【第16回経営研究集会・和歌山】「事業承継」をテーマに2分科会を実施

報告者を務めた秋竹新吾氏

 和歌山同友会は第16回経営研究集会を10月15日、岩出市のホテルいとうにて開催しました。メインテーマは「事業承継~バトンを託す者と託される者~」とし、112名が参加しました。

 分科会は、バトンを託す側として、秋竹新吾氏((株)早和果樹園代表取締役)、バトンを託される側として、後和直樹氏((株)リカーショップ専務取締役)のそれぞれの報告がありました。
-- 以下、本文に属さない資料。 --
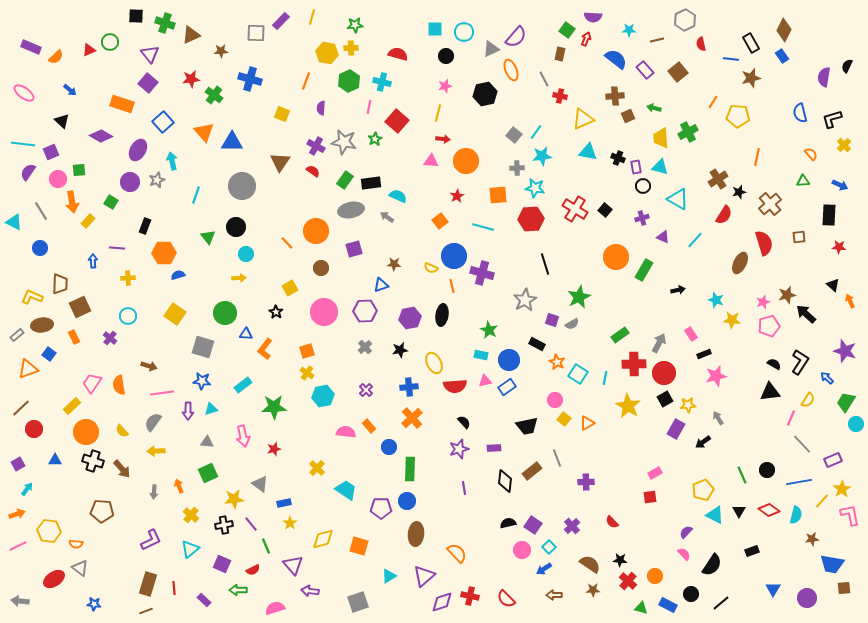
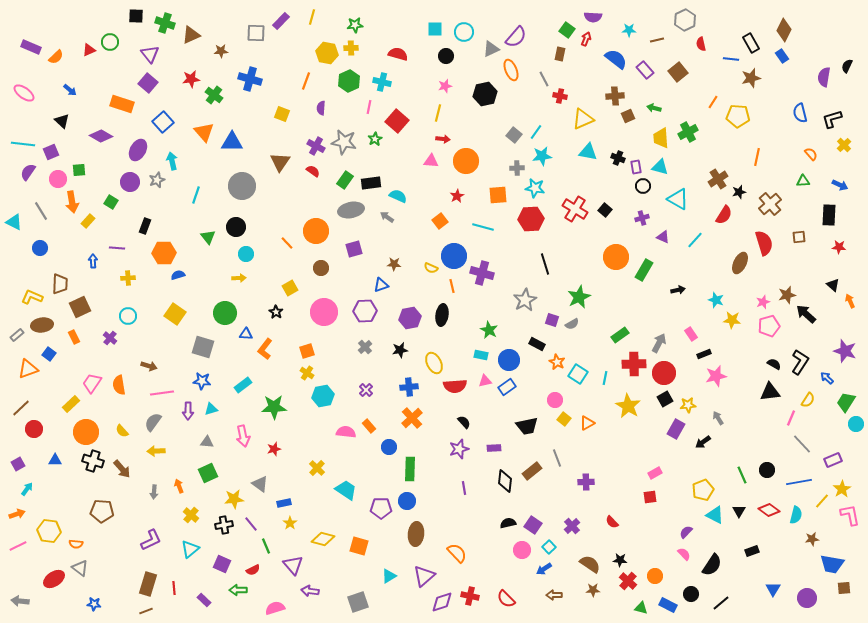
yellow rectangle at (72, 406): moved 1 px left, 2 px up
yellow diamond at (323, 539): rotated 30 degrees clockwise
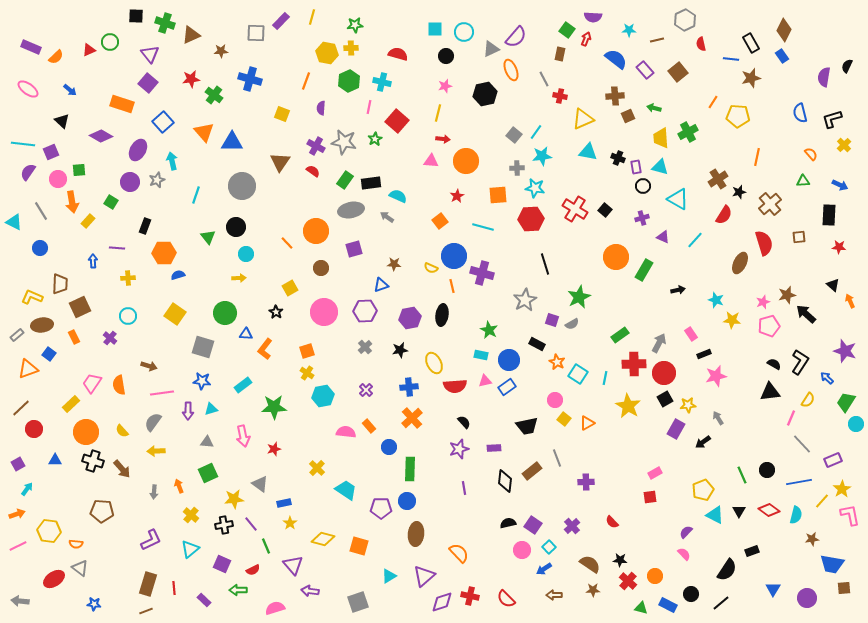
pink ellipse at (24, 93): moved 4 px right, 4 px up
orange semicircle at (457, 553): moved 2 px right
black semicircle at (712, 565): moved 15 px right, 5 px down
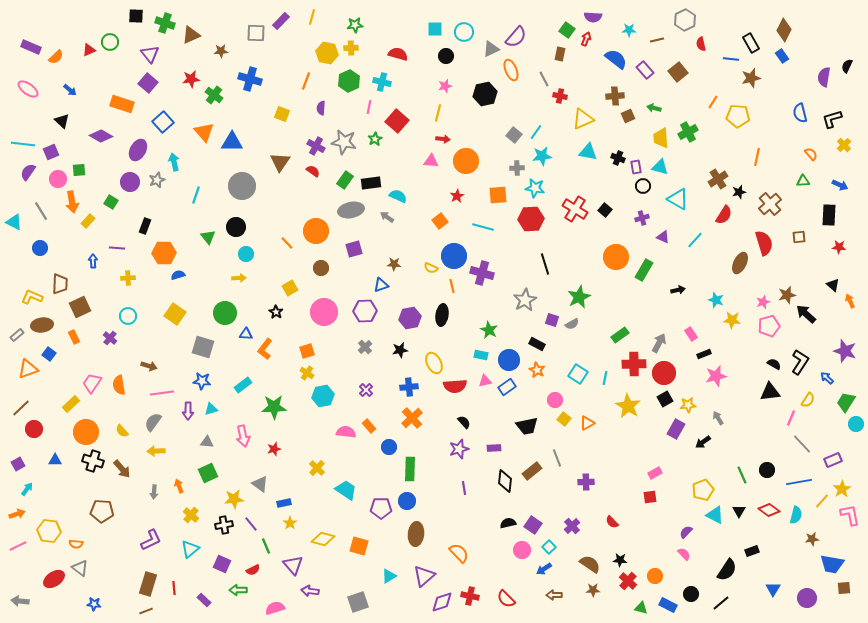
cyan arrow at (172, 161): moved 2 px right, 1 px down
orange star at (557, 362): moved 20 px left, 8 px down
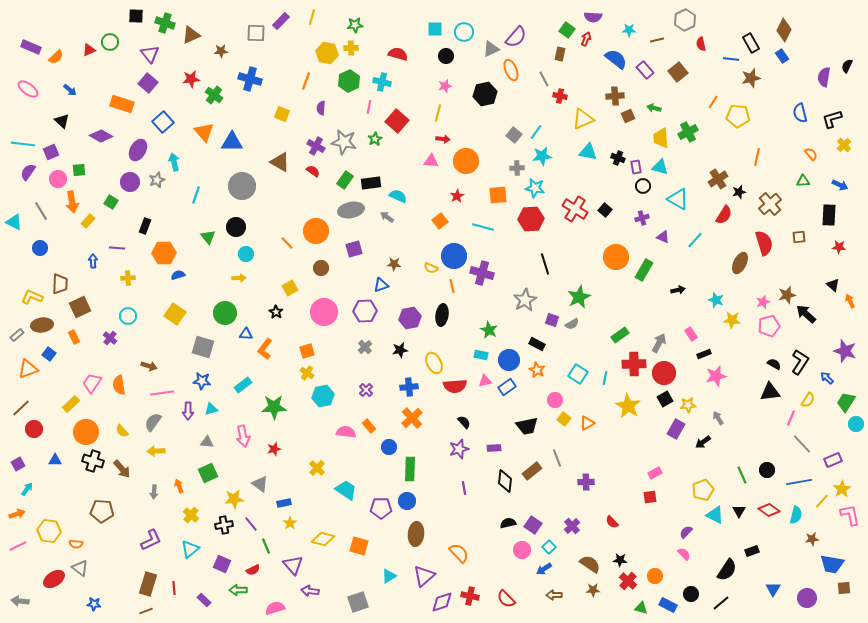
brown triangle at (280, 162): rotated 35 degrees counterclockwise
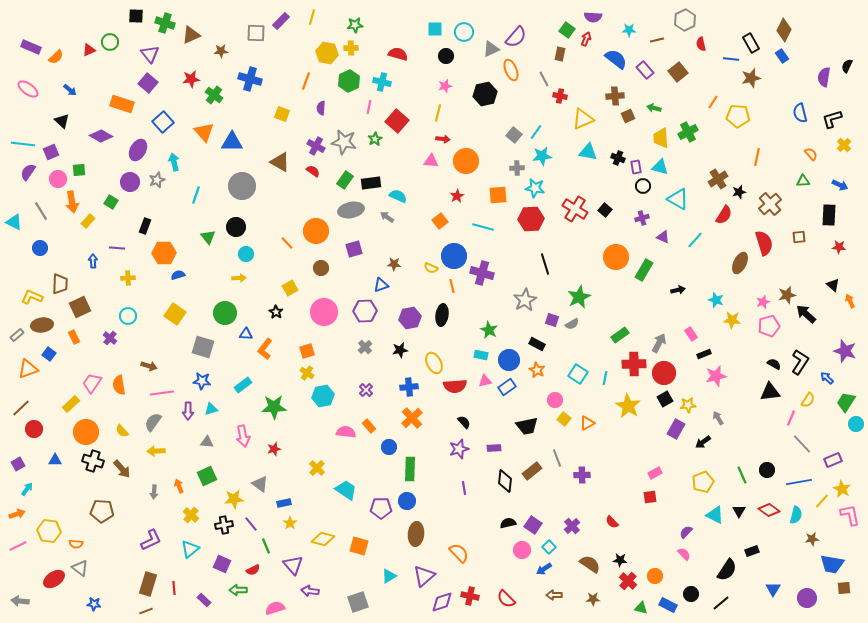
green square at (208, 473): moved 1 px left, 3 px down
purple cross at (586, 482): moved 4 px left, 7 px up
yellow star at (842, 489): rotated 12 degrees counterclockwise
yellow pentagon at (703, 490): moved 8 px up
brown star at (593, 590): moved 9 px down
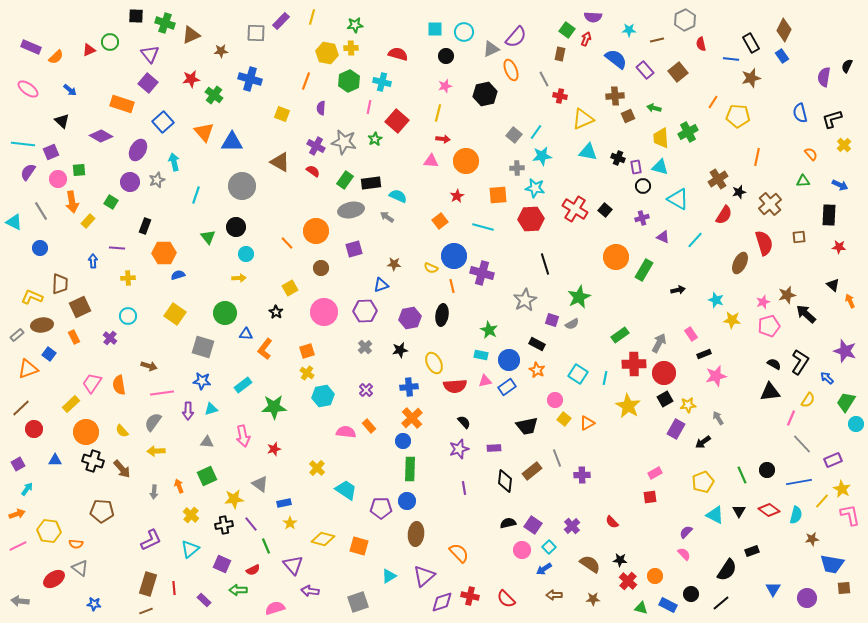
blue circle at (389, 447): moved 14 px right, 6 px up
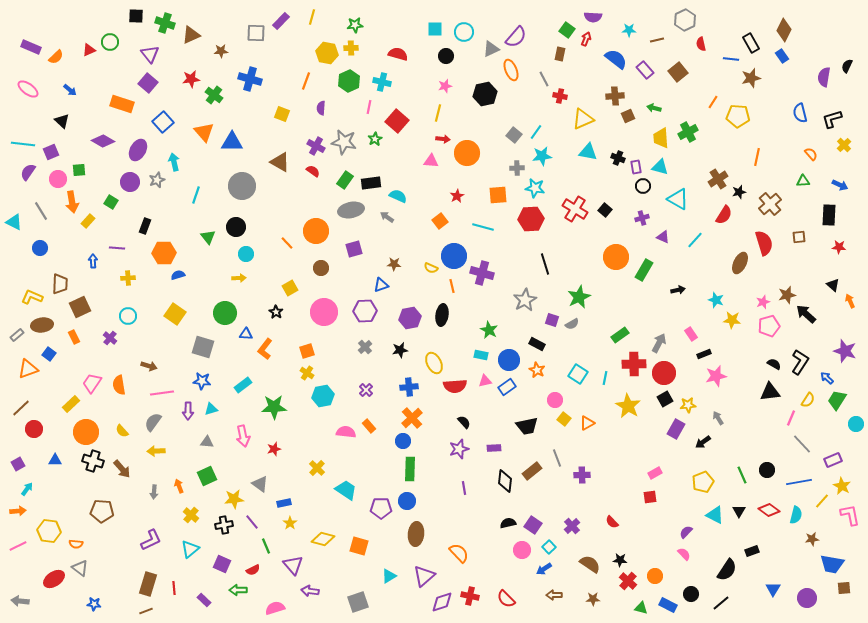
purple diamond at (101, 136): moved 2 px right, 5 px down
orange circle at (466, 161): moved 1 px right, 8 px up
green trapezoid at (846, 402): moved 9 px left, 2 px up
yellow star at (842, 489): moved 3 px up
orange arrow at (17, 514): moved 1 px right, 3 px up; rotated 14 degrees clockwise
purple line at (251, 524): moved 1 px right, 2 px up
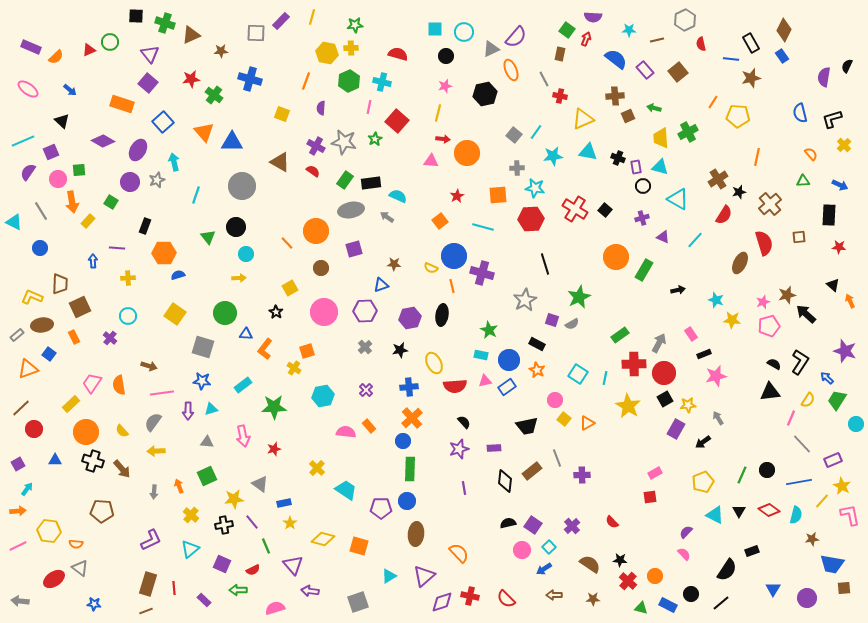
cyan line at (23, 144): moved 3 px up; rotated 30 degrees counterclockwise
cyan star at (542, 156): moved 11 px right
yellow cross at (307, 373): moved 13 px left, 5 px up
green line at (742, 475): rotated 48 degrees clockwise
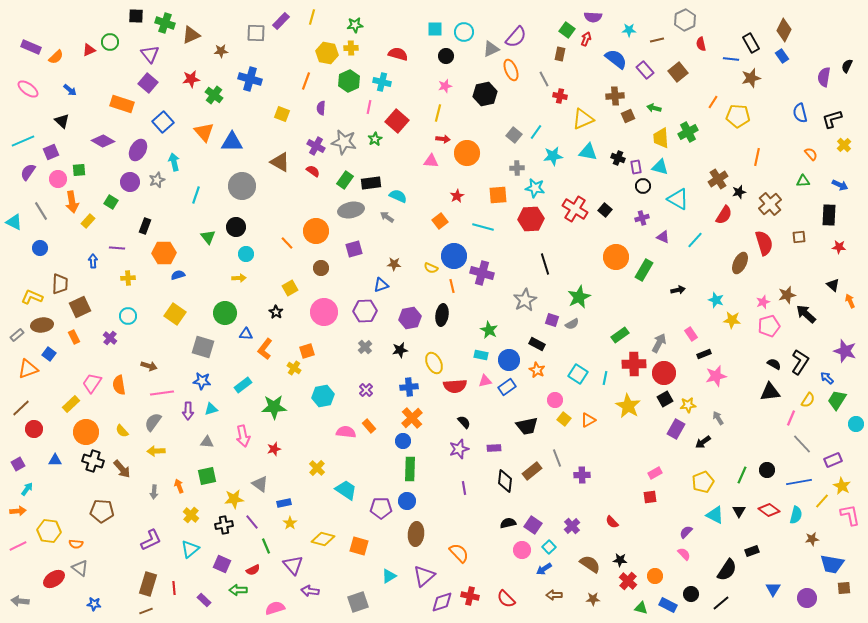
orange triangle at (587, 423): moved 1 px right, 3 px up
green square at (207, 476): rotated 12 degrees clockwise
 秋竹氏の分科会 は「農業の6次産業化・地域活性化への挑戦!~寄り集まり集団の事業承継~」をテーマに、7戸のみかん専業農家で「早和共撰」としてスタートした同社が法人化し6次産業化を実現。生産部、加工部、営業部、総務部それぞれの責任者(取締役)の中から後継社長を選任するに際し、秋竹氏は「社長の心構え」「社長の覚悟」「リスクの大きさ」「社長のリーダーシップ」などを提示し、それぞれと面談を重ね、時間をかけて後継者たちの意見も集約した上で納得する形で確定。後任社長には「人を大切にする経営、人を生かす経営、人を幸せにする経営で安定した強い会社を構築してほしい」と報告がありました。

 もうひとつの分科会は「理念なき戦い~ベクトル合わせに苦悩する日々」をテーマに、後和氏が大手食品専門会社から帰郷し、家業のリカーショップゴワに入社してから現在に至るまでの軌跡を報告。歴史ある会社で既存のやり方、ベテラン社員との意思統一などに苦労しながらも時代のニーズにフレキシブルに対応し、業務の効率化、組織改革に着手。お客さまに対する考え方を「脱業者、目指せパートナー」とし、(飲食業の)お客さまの繁栄を一番に考え、お客さまと一緒に外食する人の多くの驚き、笑顔を生み出していきたいと思いを語りました。

 分科会終了後に行なわれた全体会では、来賓の中芝岩出市長から、「人材確保の問題や原材料の高騰など中小企業を取り巻く環境は依然厳しいものがありますが、このような時こそ、会員同士が学び、連携し、協力していく事が大切で、それがひいては豊かな地域をつくることになります。地域社会から必要とされる企業をめざして下さい」と激励のメッセージがありました。